◆ Task data

□ □ □ □

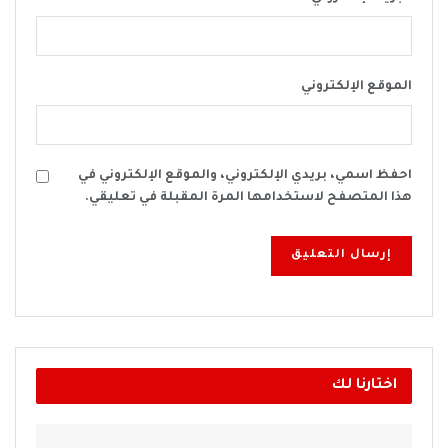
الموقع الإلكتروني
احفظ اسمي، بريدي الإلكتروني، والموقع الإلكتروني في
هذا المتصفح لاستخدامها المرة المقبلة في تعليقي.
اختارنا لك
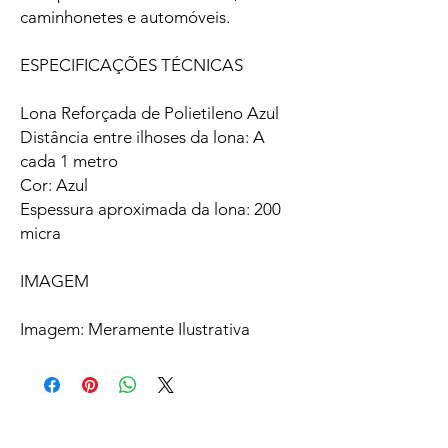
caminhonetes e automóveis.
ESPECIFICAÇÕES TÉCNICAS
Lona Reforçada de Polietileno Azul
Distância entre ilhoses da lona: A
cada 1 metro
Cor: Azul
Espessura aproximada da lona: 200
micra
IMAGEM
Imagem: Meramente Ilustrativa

□ □ □ □

◆ Assigned task
An exact transcription of the listing is required, and it must contain no pictures.

◆ Result below
الموقع الإلكتروني
احفظ اسمي، بريدي الإلكتروني، والموقع الإلكتروني في
هذا المتصفح لاستخدامها المرة المقبلة في تعليقي.
اختارنا لك
caminhonetes e automóveis.
ESPECIFICAÇÕES TÉCNICAS
Lona Reforçada de Polietileno Azul
Distância entre ilhoses da lona: A
cada 1 metro
Cor: Azul
Espessura aproximada da lona: 200
micra
IMAGEM
Imagem: Meramente Ilustrativa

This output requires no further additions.